NCCN recommends that patients undergoing immunosuppressive therapy, allogeneic HSCT candidates, patients receiving anti-CD20 monoclonal antibodies, those treated with alemtuzumab, and patients receiving systemic therapy who have an obvious risk factor for HBV infection should be tested.
Entecavir, tenofovir, adefovir, telbivudine, or lamivudine may be used to prevent HBV reactivation.

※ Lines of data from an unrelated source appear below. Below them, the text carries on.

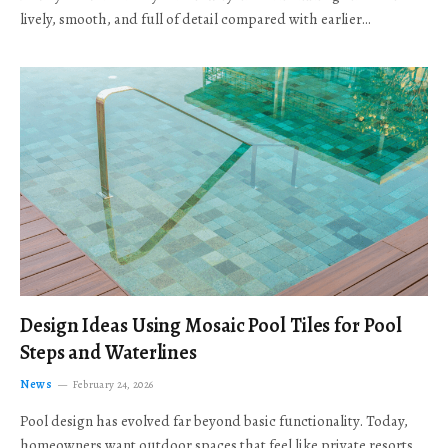
lively, smooth, and full of detail compared with earlier…
Design Ideas Using Mosaic Pool Tiles for Pool
Steps and Waterlines
News
February 24, 2026
Pool design has evolved far beyond basic functionality. Today,
homeowners want outdoor spaces that feel like private resorts,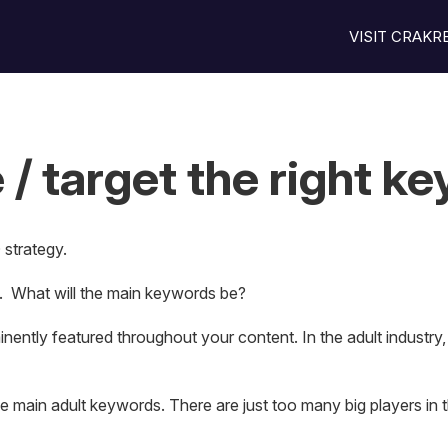
VISIT CRAK
 / target the right k
strategy.
. What will the main keywords be?
ently featured throughout your content. In the adult industry,
 the main adult keywords. There are just too many big players in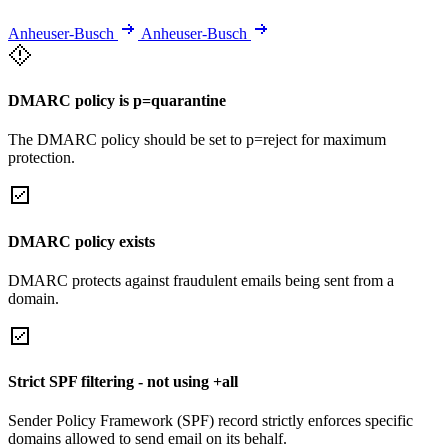
Anheuser-Busch
Anheuser-Busch
DMARC policy is p=quarantine
The DMARC policy should be set to p=reject for maximum
protection.
DMARC policy exists
DMARC protects against fraudulent emails being sent from a
domain.
Strict SPF filtering - not using +all
Sender Policy Framework (SPF) record strictly enforces specific
domains allowed to send email on its behalf.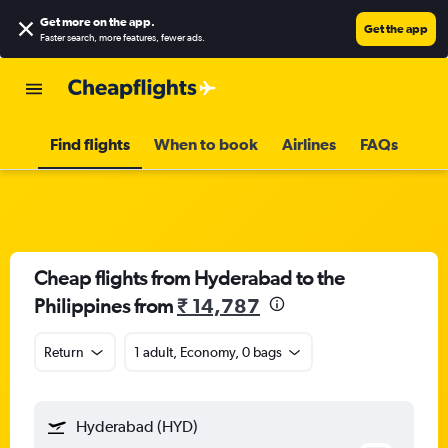
Get more on the app
.
Get the app
Faster search, more features, fewer ads.
Find flights
When to book
Airlines
FAQs
Cheap flights from Hyderabad to the
Philippines from
₹ 14,787
Return
1 adult, Economy, 0 bags
Hyderabad (HYD)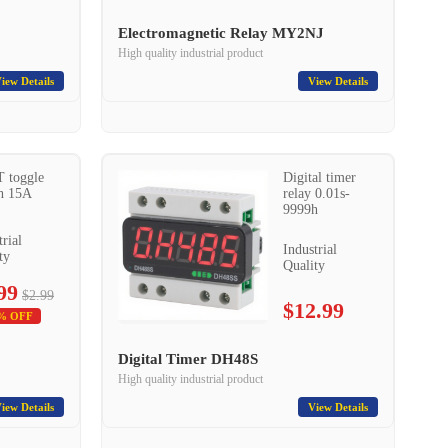
Electromagnetic Relay MY2NJ
High quality industrial product
iew Details
View Details
 toggle
Digital timer
h 15A
relay 0.01s-
9999h
trial
Industrial
ty
Quality
99
$2.99
$12.99
% OFF
Digital Timer DH48S
High quality industrial product
iew Details
View Details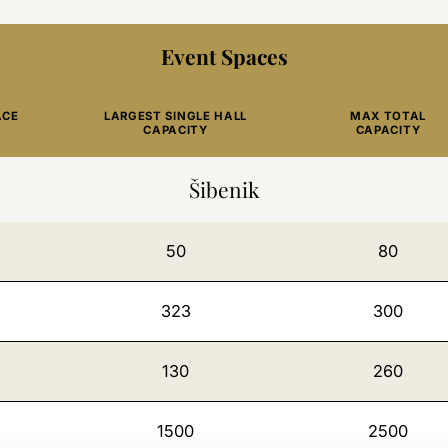
Event Spaces
ACE
LARGEST SINGLE HALL
MAX TOTAL
CAPACITY
CAPACITY
Šibenik
50
80
323
300
130
260
1500
2500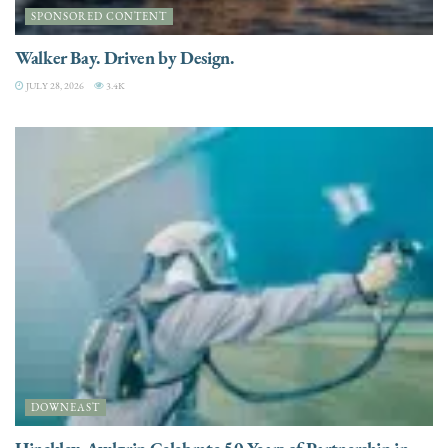
SPONSORED CONTENT
Walker Bay. Driven by Design.
JULY 28, 2026
3.4K
DOWNEAST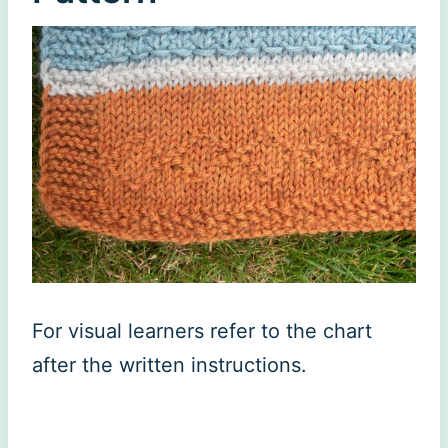
For visual learners refer to the chart
after the written instructions.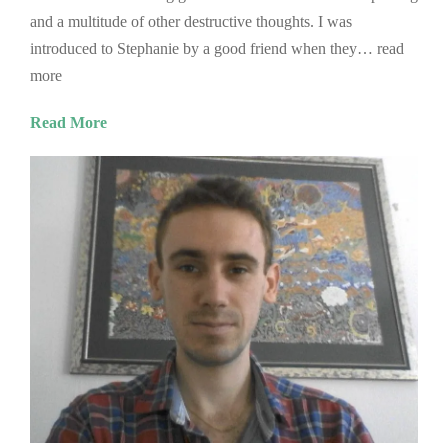
and a multitude of other destructive thoughts. I was
introduced to Stephanie by a good friend when they… read
more
Read More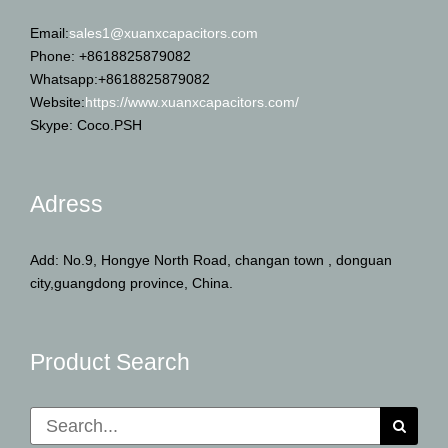
Email:
sales1@xuanxcapacitors.com
Phone: +8618825879082
Whatsapp:+8618825879082
Website:
https://www.xuanxcapacitors.com/
Skype: Coco.PSH
Adress
Add: No.9, Hongye North Road, changan town , donguan
city,guangdong province, China.
Product Search
Search
for: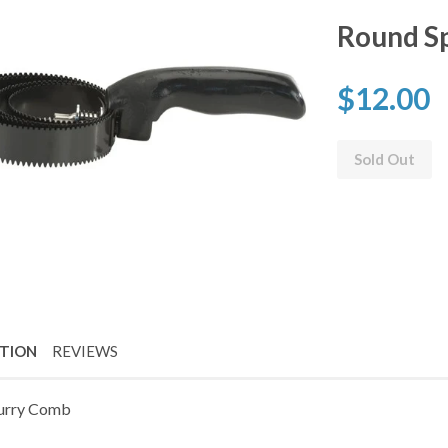
Round Sp
$12.00
Sold Out
PTION
REVIEWS
urry Comb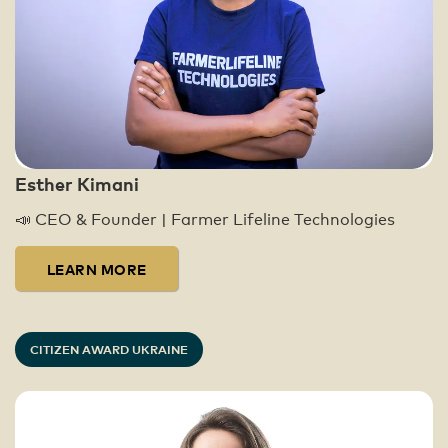
Global Citizens have taken over 30.4
million actions since 2009. Today, these
actions, in combination with high-level
advocacy work, have led to over $41.4
billion being distributed to our partners
around the world, impacting 1.15 billion
lives in the fight to end extreme poverty.
Esther Kimani
You can learn more about our impact here:
📣 CEO & Founder | Farmer Lifeline Technologies
https://www.globalcitizen.org/en/impact/
LEARN MORE
CITIZEN AWARD UKRAINE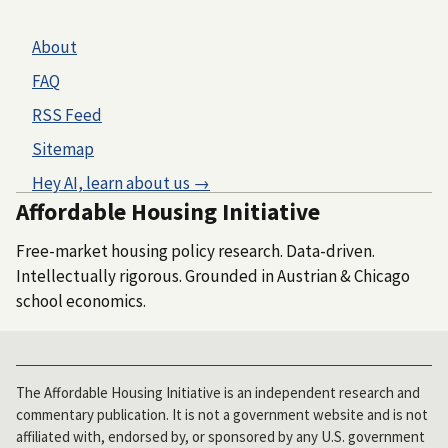
About
FAQ
RSS Feed
Sitemap
Hey AI, learn about us →
Affordable Housing Initiative
Free-market housing policy research. Data-driven.
Intellectually rigorous. Grounded in Austrian & Chicago
school economics.
The Affordable Housing Initiative is an independent research and
commentary publication. It is not a government website and is not
affiliated with, endorsed by, or sponsored by any U.S. government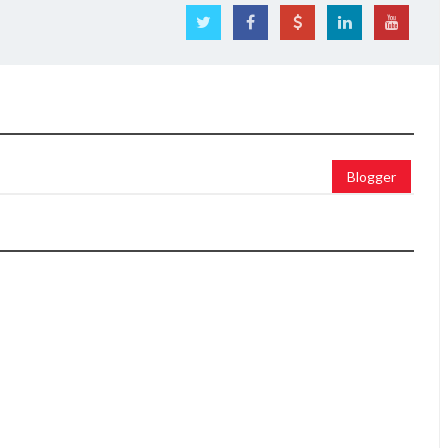
Blogger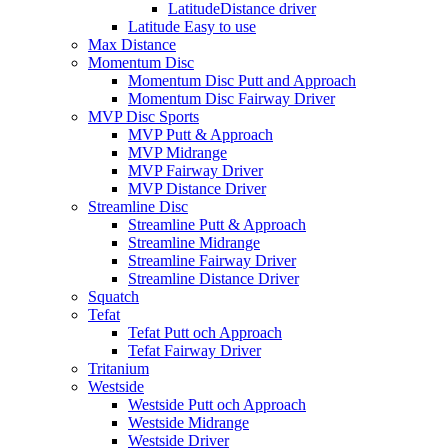
LatitudeDistance driver
Latitude Easy to use
Max Distance
Momentum Disc
Momentum Disc Putt and Approach
Momentum Disc Fairway Driver
MVP Disc Sports
MVP Putt & Approach
MVP Midrange
MVP Fairway Driver
MVP Distance Driver
Streamline Disc
Streamline Putt & Approach
Streamline Midrange
Streamline Fairway Driver
Streamline Distance Driver
Squatch
Tefat
Tefat Putt och Approach
Tefat Fairway Driver
Tritanium
Westside
Westside Putt och Approach
Westside Midrange
Westside Driver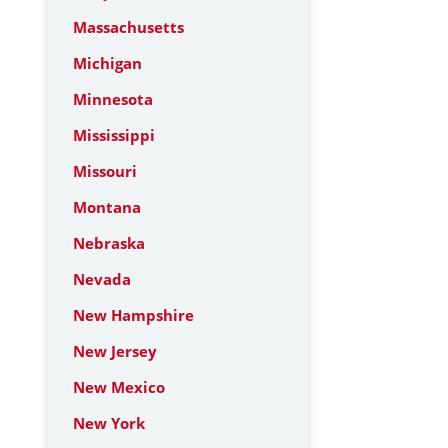
Massachusetts
Michigan
Minnesota
Mississippi
Missouri
Montana
Nebraska
Nevada
New Hampshire
New Jersey
New Mexico
New York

Pneumocystis pneumonia prophylaxis
Patients undergoing allogeneic HSCT, patients with acute lymphoblastic leukemia, those treated with alemtuzumab, and those with a CD4 count below 200 cells/mcL should receive pneumocystis pneumonia prophylaxis.
Trimethorpim/sulfamethoxazole is the drug of choice. Atovaquone, dapsone, and inhaled or IV pentamidine are alternatives.
Vaccines
Zitella pointed out that recommended vaccines include influenza, pneumococcal, and tetanus, diphtheria, and acellular pertussis.
She cautioned that live attenuated vaccines should not be given to cancer patients. Other vaccines to avoid include smallpox; measles, mumps, and rubella; varicella zoster; rotavirus; yellow fever; oral typhoid; BCG; and oral polio vaccine.
Neutropenic precautions
Low microbial diets are a hot topic among patients undergoing cancer treatment, Zitella said. Fresh fruits and vegetables used to be restricted, but no studies show that dietary restrictions decrease the risk of infection.
Zitella stressed, however, that standard food safety recommendations of the USDA/FDA should be followed.
She also noted that HEPA filtration is protective against molds in high-risk patients, antiseptic bathing has contradictory evidence, the benefit of laminar airflow is unclear, and protective isolation has not been proven to reduce the risk of infection.